◆ **Data extracted from a collection**:
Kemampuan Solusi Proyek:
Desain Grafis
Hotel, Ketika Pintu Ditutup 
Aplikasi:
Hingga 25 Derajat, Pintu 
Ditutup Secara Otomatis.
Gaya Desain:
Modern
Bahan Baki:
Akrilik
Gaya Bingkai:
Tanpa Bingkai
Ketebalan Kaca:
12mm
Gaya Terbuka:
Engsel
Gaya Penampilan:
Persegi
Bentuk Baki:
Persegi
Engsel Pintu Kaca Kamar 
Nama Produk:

◆ **Problem to work on**: Output the data above in full and exactly.

◆ **Exercise solution**:
Kemampuan Solusi Proyek:
Desain Grafis
Hotel, Ketika Pintu Ditutup 
Aplikasi:
Hingga 25 Derajat, Pintu 
Ditutup Secara Otomatis.
Gaya Desain:
Modern
Bahan Baki:
Akrilik
Gaya Bingkai:
Tanpa Bingkai
Ketebalan Kaca:
12mm
Gaya Terbuka:
Engsel
Gaya Penampilan:
Persegi
Bentuk Baki:
Persegi
Engsel Pintu Kaca Kamar 
Nama Produk:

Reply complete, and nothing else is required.